While the gender wage gap that exists in the United States today is slowly closing, there is still a difference between what men and women make for the same job (and the gap widens when you factor in race and other social categories). While it is up to the government to establish equal pay officially, there are things that women can do to help close the gap. One of the reasons that women are typically paid less than men for the same job is that women don't negotiate for pay. This may not be the case for all women, but it certainly is for most.

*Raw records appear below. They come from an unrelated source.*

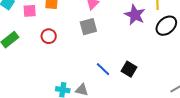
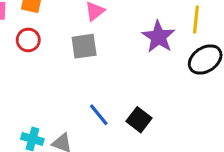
red circle: (49, 36) -> (28, 40), moved

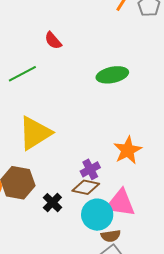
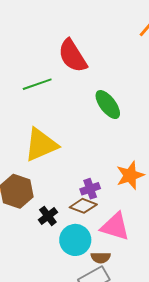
red semicircle: (53, 41) -> (73, 56), size x1.8
green ellipse: (112, 75) -> (108, 105), moved, turned 56
cyan circle: (97, 215) -> (75, 240), moved

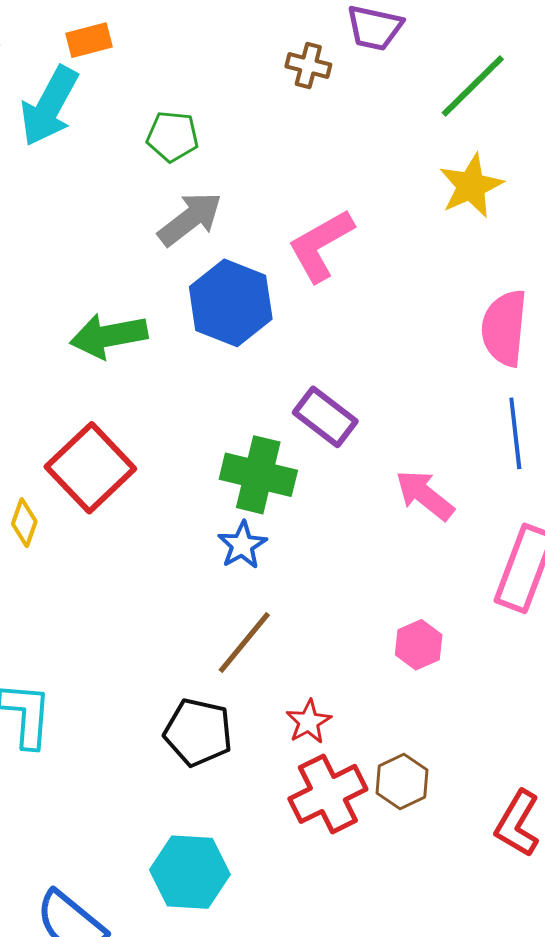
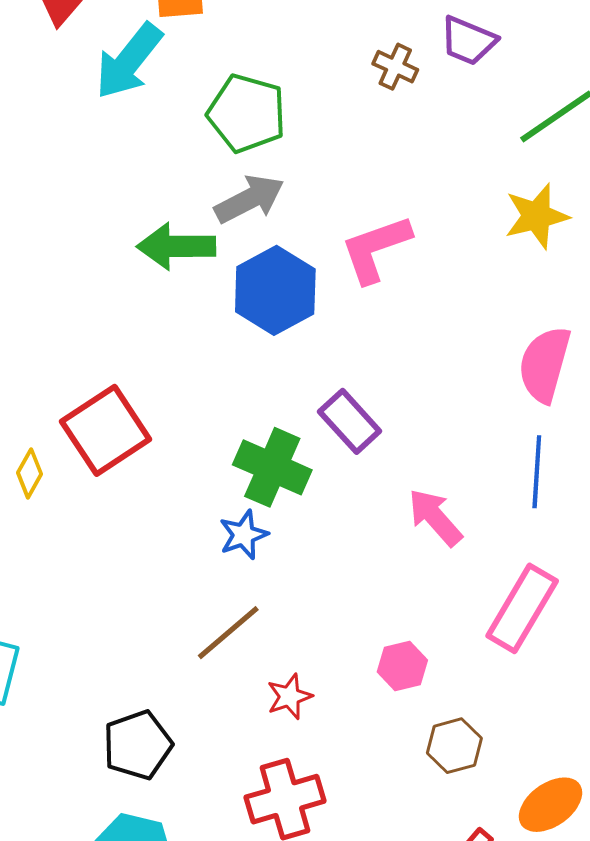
green pentagon: (172, 136) -> (247, 113), size x1.5
green arrow: (109, 336) -> (176, 246), moved
red star: (309, 722) -> (289, 697), moved
black pentagon: (198, 732) -> (138, 745), moved, turned 30
brown hexagon: (402, 782) -> (454, 746), moved

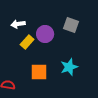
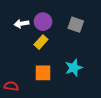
purple circle: (45, 34) -> (43, 22), moved
yellow rectangle: (27, 42) -> (41, 42), moved

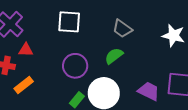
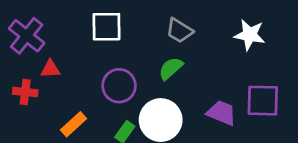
orange rectangle: (24, 85) -> (73, 124), moved

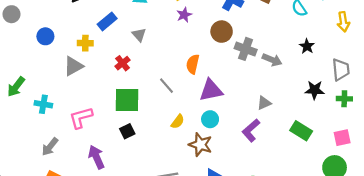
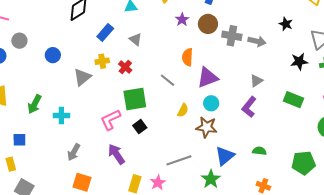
purple star: (184, 15) -> (182, 20), moved
yellow cross: (85, 43) -> (102, 61), moved
pink L-shape: (81, 118) -> (110, 120), moved

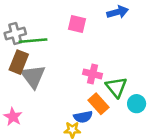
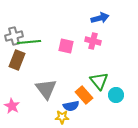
pink square: (77, 24) -> (66, 46), moved
pink cross: (93, 74) -> (93, 41), moved
gray triangle: (33, 76) -> (46, 89), moved

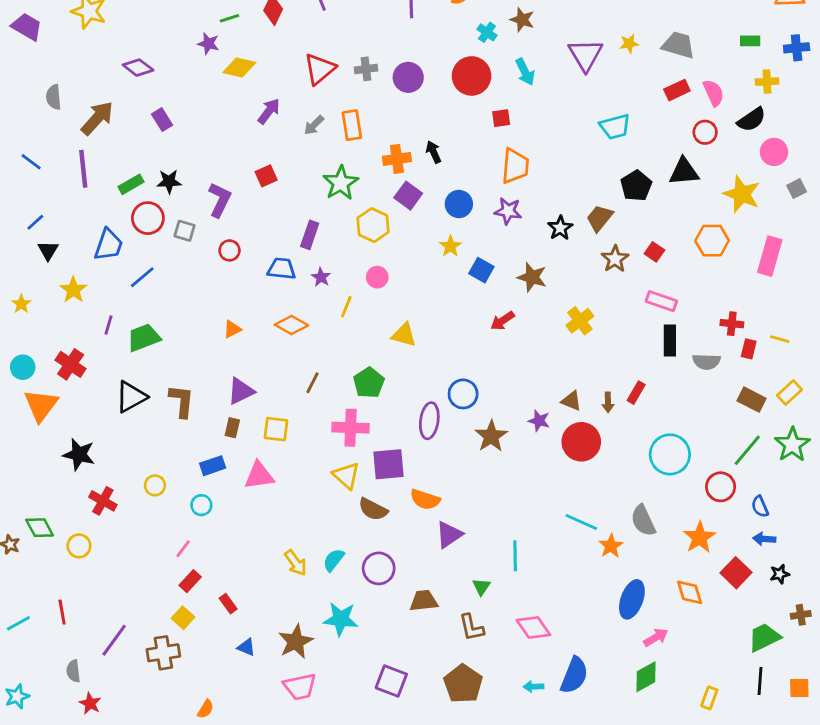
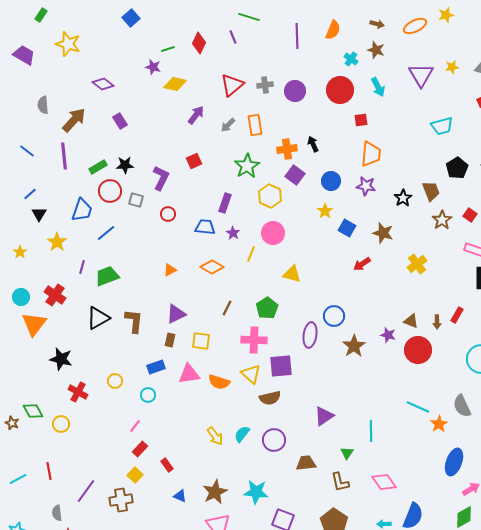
brown trapezoid: (600, 218) -> (431, 191), turned 120
pink circle: (377, 277) -> (273, 233), size x1.5
orange semicircle: (425, 499) -> (219, 382), moved
brown semicircle: (373, 509) -> (270, 398), turned -40
cyan star: (341, 619) -> (256, 492), moved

Women have been socialized to take what they are given, as opposed to asking for more. This issue is huge when it comes to negotiating salary, and more women need to empower themselves by learning negotiation strategies. So, if you're getting ready to go into a big interview where you will probably be negotiating your pay, here are ten tips to help you negotiate for a higher salary.
1. Do your research.
First things first, do your research. It's really important to go into the negotiations knowing exactly what you want and it has to be an accurate number. If you're asking for more than any person in your career field makes, you're going to look ridiculous and odds are you're not going to get it. On the other hand, if you're asking for less, you're going to end up with less.
2. Build your confidence.
No negotiation goes well if you're not confident and aware of your value to a company. If you know you're a good fit and you work hard, then you deserve to be paid well for it. Do whatever it takes to walk into the room with confidence, and don't let anything tear that down.
Confidence can come from a variety of factors: 1) what you wear. Pick something that you feel really good in. 2) Practice. We'll get to that later but it will make you more confident. Or even 3) preparing right before the interview. Whether this means meditating or listening to your favorite music, you know what works best for you. Do the things that really get you up and ready to do your best.

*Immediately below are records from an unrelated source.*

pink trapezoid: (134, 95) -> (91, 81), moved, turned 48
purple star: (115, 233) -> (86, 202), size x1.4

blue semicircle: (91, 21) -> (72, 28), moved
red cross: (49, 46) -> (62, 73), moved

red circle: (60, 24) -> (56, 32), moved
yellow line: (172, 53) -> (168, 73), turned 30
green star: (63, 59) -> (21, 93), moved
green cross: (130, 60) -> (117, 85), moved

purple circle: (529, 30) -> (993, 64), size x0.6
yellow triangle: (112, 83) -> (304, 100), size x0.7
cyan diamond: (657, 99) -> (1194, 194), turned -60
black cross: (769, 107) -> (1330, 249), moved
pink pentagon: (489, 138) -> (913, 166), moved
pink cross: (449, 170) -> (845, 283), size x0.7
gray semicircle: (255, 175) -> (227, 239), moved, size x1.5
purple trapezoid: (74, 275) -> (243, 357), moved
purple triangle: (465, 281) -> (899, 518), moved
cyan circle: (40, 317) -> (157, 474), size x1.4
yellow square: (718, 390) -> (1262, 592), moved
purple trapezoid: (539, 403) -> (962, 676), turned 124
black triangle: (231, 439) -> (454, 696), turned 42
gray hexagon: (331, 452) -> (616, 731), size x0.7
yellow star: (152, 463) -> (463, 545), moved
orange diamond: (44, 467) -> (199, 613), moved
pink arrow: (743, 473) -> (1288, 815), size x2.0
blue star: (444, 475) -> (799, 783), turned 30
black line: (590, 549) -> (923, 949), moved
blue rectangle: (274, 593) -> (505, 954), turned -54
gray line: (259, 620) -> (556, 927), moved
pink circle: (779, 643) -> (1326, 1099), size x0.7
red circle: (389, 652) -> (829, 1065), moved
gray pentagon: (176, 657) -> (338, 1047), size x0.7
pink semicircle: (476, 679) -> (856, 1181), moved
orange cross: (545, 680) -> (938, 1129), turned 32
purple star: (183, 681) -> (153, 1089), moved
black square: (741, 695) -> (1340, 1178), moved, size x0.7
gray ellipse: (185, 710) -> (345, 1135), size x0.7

3. Pick a number, not a range.
Once you have done you're research and you're feeling good about your value as an employee, it's important to pick a number from the salary range you researched and stick to it. It's best if you pick a number at the higher end of the range; odds are the person on the other end of the negotiation will try to lower it anyways (it is called negotiating after all).
4. Be polite, but forward.
It's especially important to have a good attitude when the interview is happening, so be sure not to get carried away. Being polite is the best way to show respect but also demonstrate that you're serious about your career.

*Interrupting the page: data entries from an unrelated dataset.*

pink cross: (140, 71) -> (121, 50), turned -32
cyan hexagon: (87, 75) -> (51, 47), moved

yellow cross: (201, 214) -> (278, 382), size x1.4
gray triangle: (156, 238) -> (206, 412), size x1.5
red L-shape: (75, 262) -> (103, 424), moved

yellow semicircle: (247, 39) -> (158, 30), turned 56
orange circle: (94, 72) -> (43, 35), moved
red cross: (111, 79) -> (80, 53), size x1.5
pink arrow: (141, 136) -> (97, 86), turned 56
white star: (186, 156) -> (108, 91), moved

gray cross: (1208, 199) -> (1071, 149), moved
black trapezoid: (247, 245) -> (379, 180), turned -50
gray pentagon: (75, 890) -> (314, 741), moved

On the other hand, being polite does not mean that you accept whatever terms come your way. You have to be forward and firm about what you want or you're just not going to get it.
5. Practice, practice, practice.
Before the interview actually happens, the best way to be prepared for the negotiations is to practice, practice, practice. You have a couple options here: either practice with your friends or family members or get a professional negotiation coach. When it comes down to it, either is effective if your practice enough.
6. Be awake with a clear mind.
This tip is pretty obvious and straightforward, but still important. If you're not fully awake or on your A game, you could get thrown off and end up walking out having accepted a low salary. The best way to negotiate is with a clear mind. Just focus on what you want and that you know you deserve it. Oh, and get a good night's sleep, too.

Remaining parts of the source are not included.